Playwright Will Eno on Wakey, Wakey

By Joy Meads

There is a strange alchemy in Will Eno’s plays that draws us away from the anxious, racing world outside and into a quiet communion with one another and those solid, undeniable realities that connect us. Almost imperceptibly, he makes us more conscious of the world and more connected to those around us. Eno’s play The Realistic Joneses was performed at A.C.T.’s Geary Theater in 2016, and now his work is back at the Geary with Wakey, Wakey. We are grateful we have the opportunity to share this play with you. 

Wakey, Wakey playwright Will Eno. Photo courtesy Will Eno. 

What is it about the Geary that makes it the right home for this piece? 
The play, I hope, makes spaces for us to have a human connection, to come together as a group of humans and sit with one another in the experience of larger, maybe scary or sad things. I love the potential ramifications of an audience using that entire space. I love the frank connection that Guy has with the audience, and the idea of actor Tony Hale reaching out to the audience, gently but lovingly encouraging the biggest things to happen, or a lot of small things. The juxtaposition of the human and truthful and grounded with the good old architecture of the Geary is kind of epic, like how looking up at the night sky, at the universe, you might feel something very real in your chest. 

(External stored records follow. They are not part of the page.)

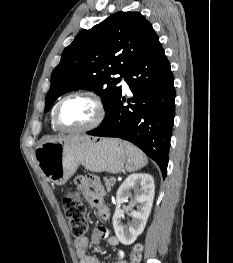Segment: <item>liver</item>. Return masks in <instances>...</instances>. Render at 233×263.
I'll list each match as a JSON object with an SVG mask.
<instances>
[{"label": "liver", "mask_w": 233, "mask_h": 263, "mask_svg": "<svg viewBox=\"0 0 233 263\" xmlns=\"http://www.w3.org/2000/svg\"><path fill=\"white\" fill-rule=\"evenodd\" d=\"M58 138H61V136H46L42 139V143L43 142H46V141H50V140H53V139H58Z\"/></svg>", "instance_id": "liver-1"}]
</instances>
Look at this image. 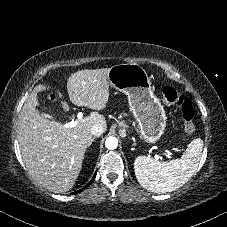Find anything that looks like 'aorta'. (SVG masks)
<instances>
[{
  "instance_id": "aorta-1",
  "label": "aorta",
  "mask_w": 227,
  "mask_h": 227,
  "mask_svg": "<svg viewBox=\"0 0 227 227\" xmlns=\"http://www.w3.org/2000/svg\"><path fill=\"white\" fill-rule=\"evenodd\" d=\"M105 146L109 150H114L118 146V140L116 137H108L105 141Z\"/></svg>"
}]
</instances>
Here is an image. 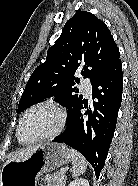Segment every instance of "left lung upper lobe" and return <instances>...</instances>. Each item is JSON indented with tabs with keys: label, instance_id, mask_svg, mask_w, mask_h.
<instances>
[{
	"label": "left lung upper lobe",
	"instance_id": "5c2ea615",
	"mask_svg": "<svg viewBox=\"0 0 138 186\" xmlns=\"http://www.w3.org/2000/svg\"><path fill=\"white\" fill-rule=\"evenodd\" d=\"M120 53L106 24L94 14L78 10L70 18L46 61L32 73L21 96L18 112L34 103L55 96L70 114L81 100L76 71L93 82L119 60Z\"/></svg>",
	"mask_w": 138,
	"mask_h": 186
}]
</instances>
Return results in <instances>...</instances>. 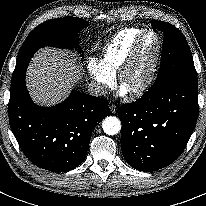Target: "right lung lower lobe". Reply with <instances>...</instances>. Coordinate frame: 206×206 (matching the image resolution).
Instances as JSON below:
<instances>
[{
  "label": "right lung lower lobe",
  "instance_id": "1",
  "mask_svg": "<svg viewBox=\"0 0 206 206\" xmlns=\"http://www.w3.org/2000/svg\"><path fill=\"white\" fill-rule=\"evenodd\" d=\"M25 73L12 82L8 104L10 127L21 150L42 169L76 168L85 159L93 129L110 113L108 101L73 90L62 103L40 107L28 94Z\"/></svg>",
  "mask_w": 206,
  "mask_h": 206
}]
</instances>
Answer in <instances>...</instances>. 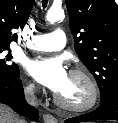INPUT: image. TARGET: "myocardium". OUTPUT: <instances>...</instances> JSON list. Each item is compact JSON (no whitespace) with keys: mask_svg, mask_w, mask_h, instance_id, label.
I'll return each mask as SVG.
<instances>
[{"mask_svg":"<svg viewBox=\"0 0 118 123\" xmlns=\"http://www.w3.org/2000/svg\"><path fill=\"white\" fill-rule=\"evenodd\" d=\"M70 75L82 78L88 86V98L79 104H72L64 101L58 94L54 95L55 103L62 109L69 112H85L92 109L99 100V88L93 76L84 69L76 68L70 71Z\"/></svg>","mask_w":118,"mask_h":123,"instance_id":"1","label":"myocardium"}]
</instances>
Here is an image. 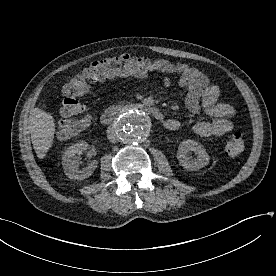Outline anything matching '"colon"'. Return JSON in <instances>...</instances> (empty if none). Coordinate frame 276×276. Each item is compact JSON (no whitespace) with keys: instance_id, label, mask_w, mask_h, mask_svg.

Why do we tell stories to one another? What’s that impulse and why does it matter? 
That’s one of the great mysteries of theater—why we gather together to tell stories. They find people’s heart rates synchronize as they watch theater—various physiological things line up. If we all just got together and sat, does that happen? It might just be a function of being together. 

It’s funny—this simpler a question, the harder it is to answer. “Safety” just popped into my head. And that makes me think of danger. To safely participate in some danger together with others seems evolutionarily beneficial. And also in a fun, Halloween-y way, it’s pleasurable to be at risk, either through identifying with the character and the story you’re seeing, or by having some particular drama that you’re in the middle of rise up in you while you’re watching. 

The cast and creative team of A.C.T's 2016 production of The Realistic Joneses. Photo by Shannon Stockwell.

The way that you place the profound and the ordinary beside one another seems appropriate for a generation surrounded by the internet. The web is not only where we can find everything at once, but it’s also where our performance of our different selves—artist, partner, parent—can become restricted.
It seems good and vital that we should alter our performance (and also natural). I guess it’s all our hope doing theater that we might provide a situation where it’s difficult for a person to maintain their performance of themselves and where they are forced to examine it. Perhaps they come out thinking, “Maybe I could perform myself a little more compassionately.”

It strikes me that the Geary is the opposite of the internet. It is gently continuous, semi-guided and semi-not. You’re not by yourself in your bedroom. There’s a human to your right and a human to your left. The cues are more alive and changing. And so being in a theater feels (this may sound grandiose) like being out in the jungle in the dark. You listen for meaningful sounds, snapped twigs.

So the experience is rooted in that time in the Geary with hundreds of others?
Time needs love. Time is very different if you have love. In many ways it’s meaningless without it. I think you have to love yourself a bit to engage positively with time. You could spend a lot of time thinking, “Oh man, I flubbed it.” Add a million of those together and that’s a flubbed life. Take time, a little dash of love, and the world is looking just fine.